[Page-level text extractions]
┏━━
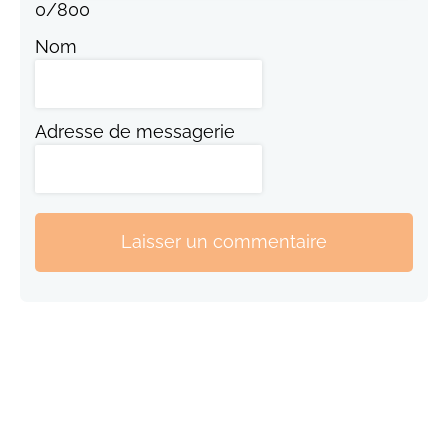
0
/
800
Nom
Adresse de messagerie
Laisser un commentaire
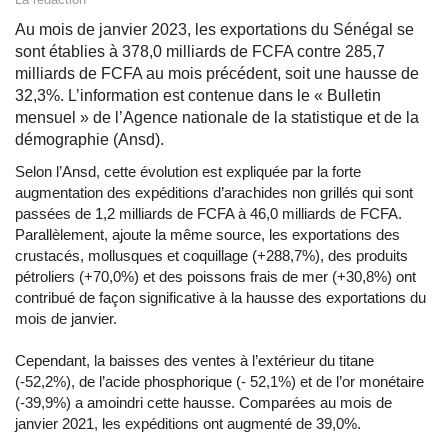
Au mois de janvier 2023, les exportations du Sénégal se
sont établies à 378,0 milliards de FCFA contre 285,7
milliards de FCFA au mois précédent, soit une hausse de
32,3%. L’information est contenue dans le « Bulletin
mensuel » de l’Agence nationale de la statistique et de la
démographie (Ansd).
Selon l’Ansd, cette évolution est expliquée par la forte
augmentation des expéditions d’arachides non grillés qui sont
passées de 1,2 milliards de FCFA à 46,0 milliards de FCFA.
Parallèlement, ajoute la même source, les exportations des
crustacés, mollusques et coquillage (+288,7%), des produits
pétroliers (+70,0%) et des poissons frais de mer (+30,8%) ont
contribué de façon significative à la hausse des exportations du
mois de janvier.
Cependant, la baisses des ventes à l’extérieur du titane
(-52,2%), de l’acide phosphorique (- 52,1%) et de l’or monétaire
(-39,9%) a amoindri cette hausse. Comparées au mois de
janvier 2021, les expéditions ont augmenté de 39,0%.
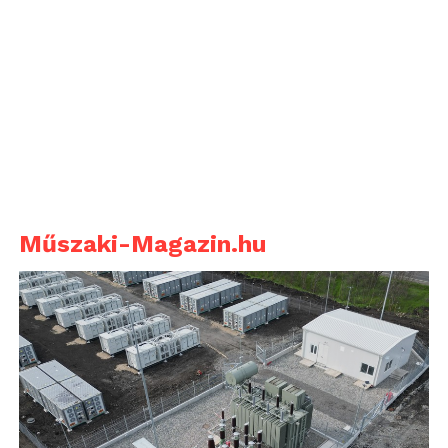
Műszaki-Magazin.hu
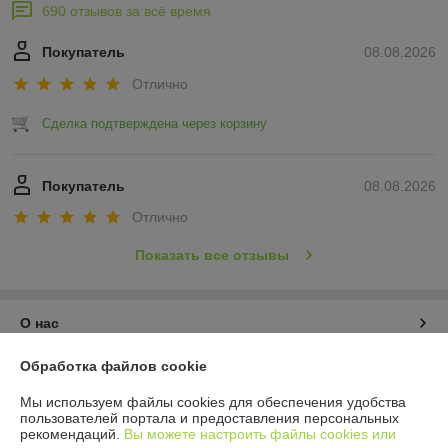
690 отзывов за всё время
Покупатель
08.08.2026
Отлично
Сделка подтверждена через корзину
Покупатель
08.08.2026
Отлично
Показать все отзывы
О нас
Обработка файлов cookie
Контакты
Мы используем файлы cookies для обеспечения удобства
Доставка и оплата
пользователей портала и предоставления персональных
рекомендаций.
Вы можете настроить файлы cookies или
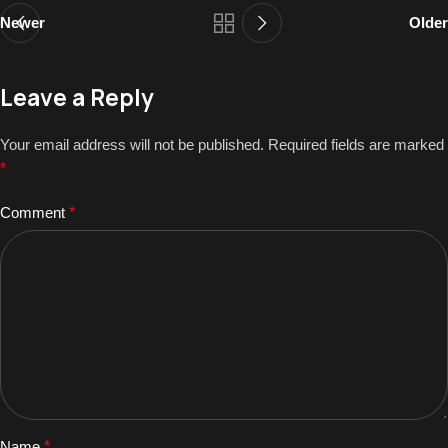
Newer
Older
Leave a Reply
Your email address will not be published.
Required fields are marked
*
Comment
*
Name
*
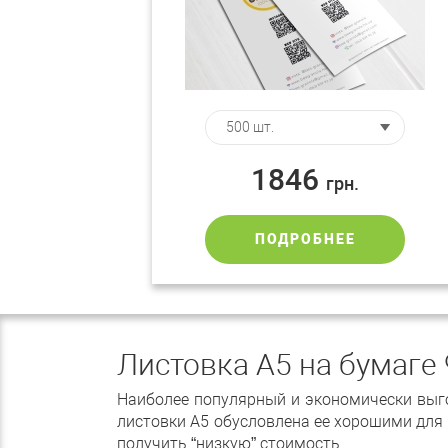
1846
грн.
ПОДРОБНЕЕ
Листовка А5 на бумаге 
Наиболее популярный и экономически выг
листовки А5 обусловлена ее хорошими для
получить “низкую” стоимость.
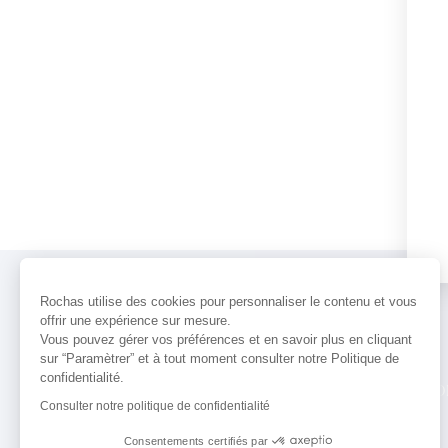
Rochas utilise des cookies pour personnaliser le contenu et vous
offrir une expérience sur mesure.
Vous pouvez gérer vos préférences et en savoir plus en cliquant
sur “Paramètrer” et à tout moment consulter notre Politique de
confidentialité.
PARFUMS
ACTUALITÉS
POINTS 
Consulter notre politique de confidentialité
Consentements certifiés par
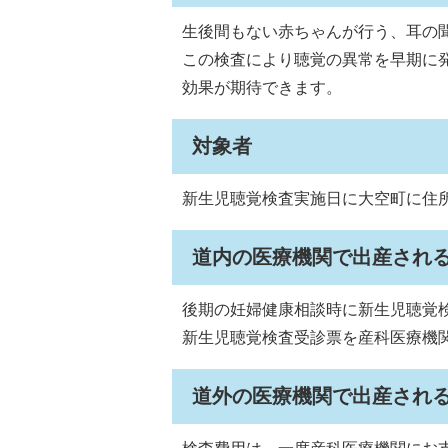
生後間もない赤ちゃんが行う、耳の
この検査により聴覚の異常を早期に
効果が期待できます。
対象者
新生児聴覚検査実施日に大空町に住
道内の医療機関で出産され
後期の妊婦健康相談時に新生児聴覚
新生児聴覚検査受診票を産科医療機
道外の医療機関で出産され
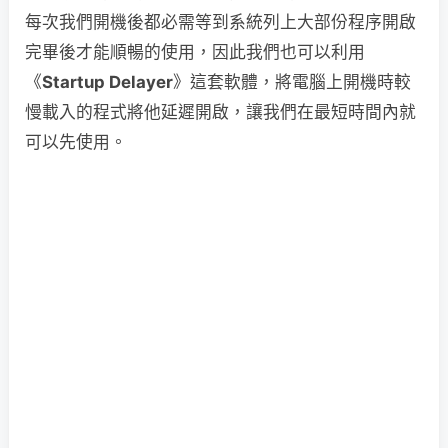
每次我們開機後都必需等到系統列上大部份程序開啟
完畢後才能順暢的使用，因此我們也可以利用
《
Startup Delayer
》這套軟體，將電腦上開機時較
慢載入的程式將他延遲開啟，讓我們在最短時間內就
可以先使用。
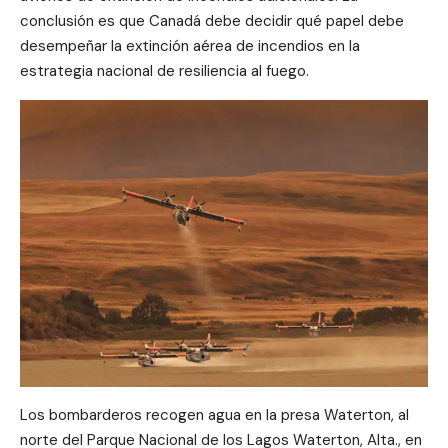
conclusión es que Canadá debe decidir qué papel debe
desempeñar la extinción aérea de incendios en la
estrategia nacional de resiliencia al fuego.
Los bombarderos recogen agua en la presa Waterton, al
norte del Parque Nacional de los Lagos Waterton, Alta., en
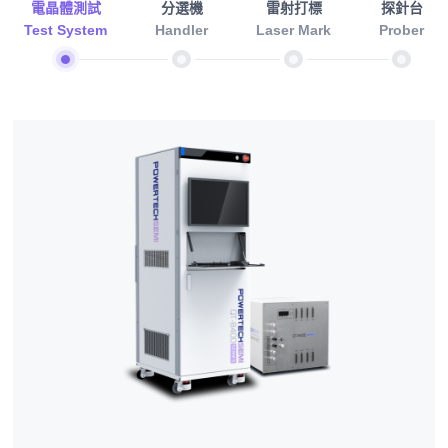
電晶體測試
分選機
雷射打標
探針台
Test System
Handler
Laser Mark
Prober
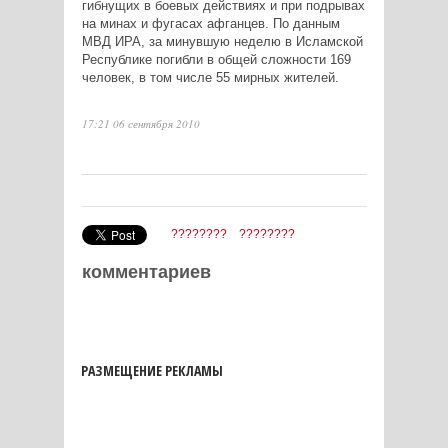
гибнущих в боевых действиях и при подрывах
на минах и фугасах афганцев. По данным
МВД ИРА, за минувшую неделю в Исламской
Республике погибли в общей сложности 169
человек, в том числе 55 мирных жителей.
17:21 06 сентября 2010
????????
????????
комментариев
РАЗМЕЩЕНИЕ РЕКЛАМЫ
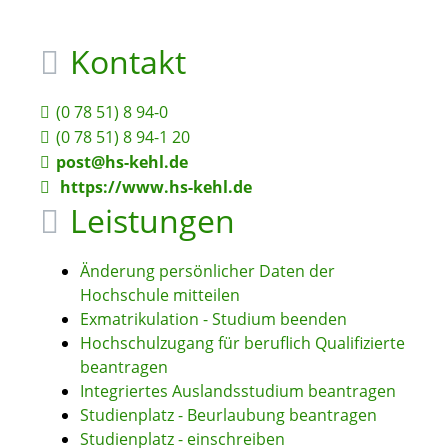
Kontakt
(0
78
51) 8
94-0
(0
78
51) 8
94-1
20
post@hs-kehl.de
https://www.hs-kehl.de
Leistungen
Änderung persönlicher Daten der
Hochschule mitteilen
Exmatrikulation - Studium beenden
Hochschulzugang für beruflich Qualifizierte
beantragen
Integriertes Auslandsstudium beantragen
Studienplatz - Beurlaubung beantragen
Studienplatz - einschreiben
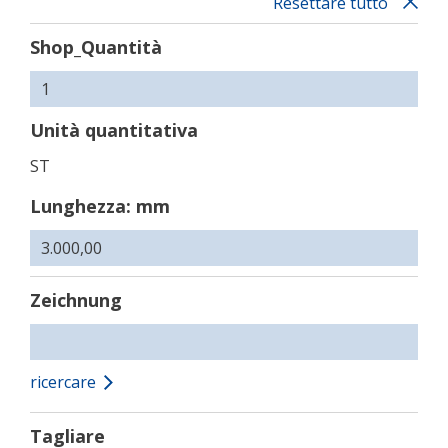
Resettare tutto
Shop_Quantità
Unità quantitativa
ST
Lunghezza: mm
Zeichnung
ricercare
Tagliare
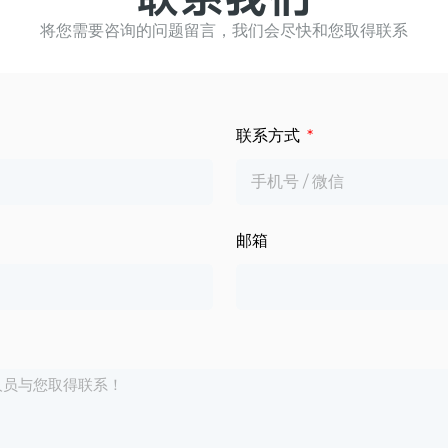
将您需要咨询的问题留言，我们会尽快和您取得联系
联系方式
邮箱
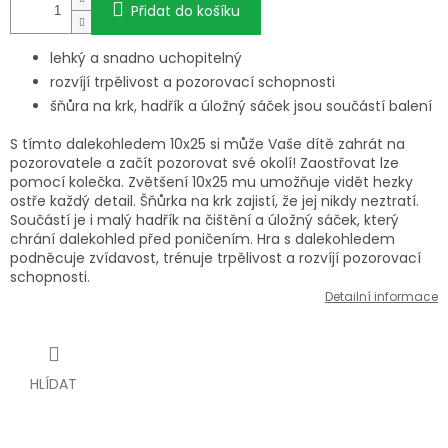
Přidat do košíku
lehký a snadno uchopitelný
rozvíjí trpělivost a pozorovací schopnosti
šňůra na krk, hadřík a úložný sáček jsou součástí balení
S tímto dalekohledem 10x25 si může Vaše dítě zahrát na
pozorovatele a začít pozorovat své okolí! Zaostřovat lze
pomocí kolečka. Zvětšení 10x25 mu umožňuje vidět hezky
ostře každý detail. Šňůrka na krk zajistí, že jej nikdy neztratí.
Součástí je i malý hadřík na čištění a úložný sáček, který
chrání dalekohled před poničením. Hra s dalekohledem
podněcuje zvídavost, trénuje trpělivost a rozvíjí pozorovací
schopnosti.
Detailní informace
HLÍDAT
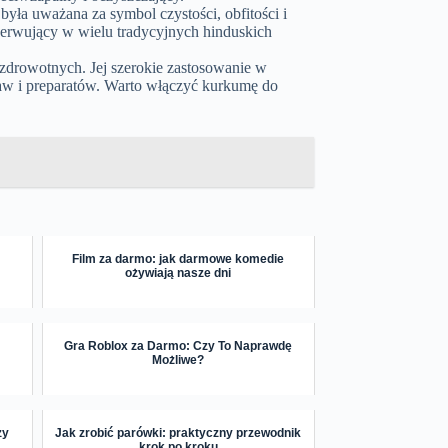
e była uważana za symbol czystości, obfitości i
serwujący w wielu tradycyjnych hinduskich
zdrowotnych. Jej szerokie zastosowanie w
raw i preparatów. Warto włączyć kurkumę do
Film za darmo: jak darmowe komedie
ożywiają nasze dni
Gra Roblox za Darmo: Czy To Naprawdę
Możliwe?
zy
Jak zrobić parówki: praktyczny przewodnik
krok po kroku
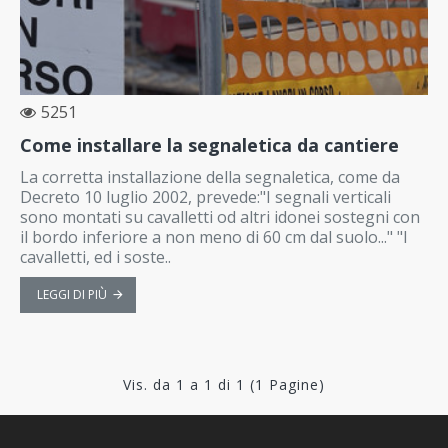
5251
Come installare la segnaletica da cantiere
La corretta installazione della segnaletica, come da
Decreto 10 luglio 2002, prevede:"I segnali verticali
sono montati su cavalletti od altri idonei sostegni con
il bordo inferiore a non meno di 60 cm dal suolo..." "I
cavalletti, ed i soste..
LEGGI DI PIÙ
Vis. da 1 a 1 di 1 (1 Pagine)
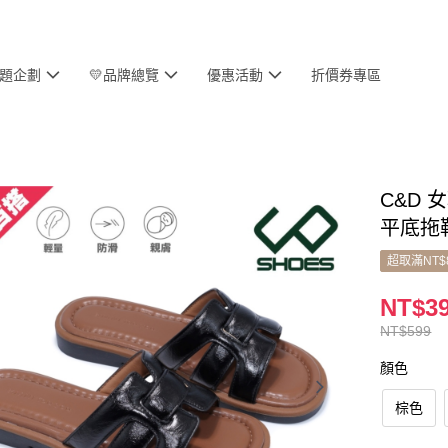
主題企劃
💛品牌總覽
優惠活動
折價券專區
C&D
平底拖
超取滿NT$
NT$3
NT$599
顏色
棕色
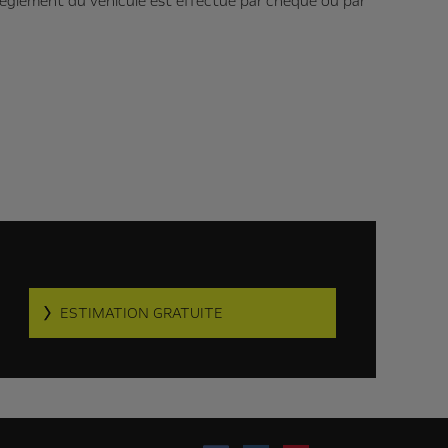
e règlement du véhicule est effectué par chèque ou par
ESTIMATION GRATUITE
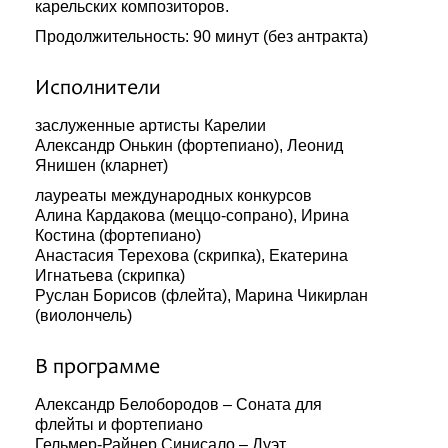
карельских композиторов.
Продолжительность: 90 минут (без антракта)
Исполнители
заслуженные артисты Карелии
Александр Онькин (фортепиано), Леонид
Янишен (кларнет)
лауреаты международных конкурсов
Алина Кардакова (меццо-сопрано), Ирина
Костина (фортепиано)
Анастасия Терехова (скрипка), Екатерина
Игнатьева (скрипка)
Руслан Борисов (флейта), Марина Чикирлан
(виолончель)
В программе
Александр Белобородов – Соната для
флейты и фортепиано
Гельмер-Райнер Синисало – Дуэт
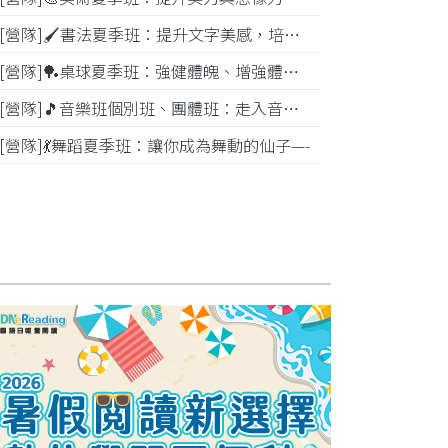
[營隊]🖌️書法夏季班：提升文字美感，培養專注力—
[營隊]️🏓桌球夏季班：強健體魄、增強體能---
[營隊]🎵️音樂班個別班、團體班：走入音樂世界-
[營隊]💃舞蹈夏季班：讓你成為舞動的仙子—-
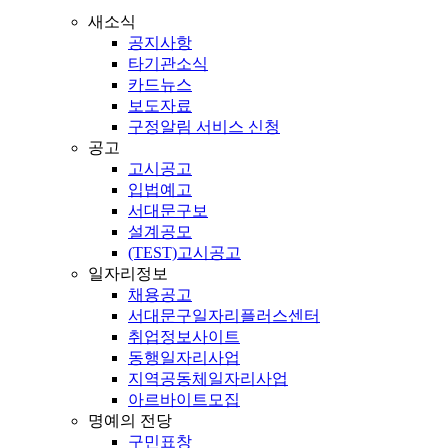
새소식
공지사항
타기관소식
카드뉴스
보도자료
구정알림 서비스 신청
공고
고시공고
입법예고
서대문구보
설계공모
(TEST)고시공고
일자리정보
채용공고
서대문구일자리플러스센터
취업정보사이트
동행일자리사업
지역공동체일자리사업
아르바이트모집
명예의 전당
구민표창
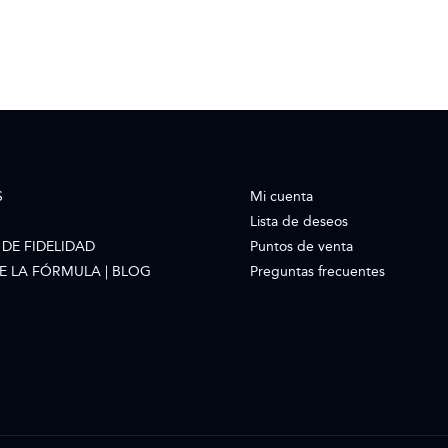
S
Mi cuenta
Lista de deseos
DE FIDELIDAD
Puntos de venta
E LA FÓRMULA | BLOG
Preguntas frecuentes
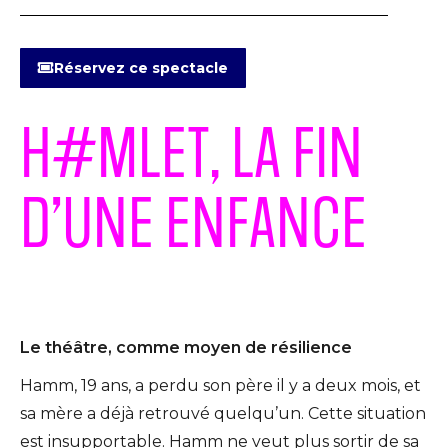
Réservez ce spectacle
H#MLET, LA FIN
D’UNE ENFANCE
Le théâtre, comme moyen de résilience
Hamm, 19 ans, a perdu son père il y a deux mois, et
sa mère a déjà retrouvé quelqu’un. Cette situation
est insupportable. Hamm ne veut plus sortir de sa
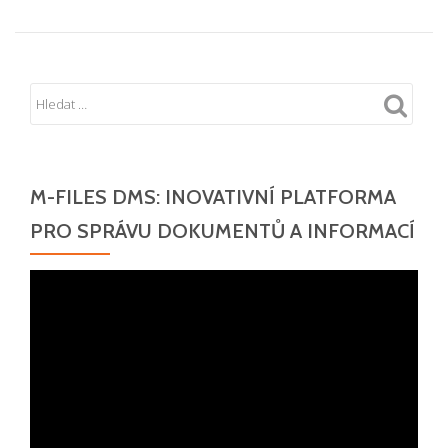
M-FILES DMS: INOVATIVNÍ PLATFORMA
PRO SPRÁVU DOKUMENTŮ A INFORMACÍ
Video
přehrávač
┗━━
- [What to work on]:
Look above for the line with "Laisser un commentaire", then give again exactly every line from there through the line with "démographie (Ansd).", skipping the pictures.

- [Worked solution]:
Laisser un commentaire
Au mois de janvier 2023, les exportations du Sénégal se
sont établies à 378,0 milliards de FCFA contre 285,7
milliards de FCFA au mois précédent, soit une hausse de
32,3%. L’information est contenue dans le « Bulletin
mensuel » de l’Agence nationale de la statistique et de la
démographie (Ansd).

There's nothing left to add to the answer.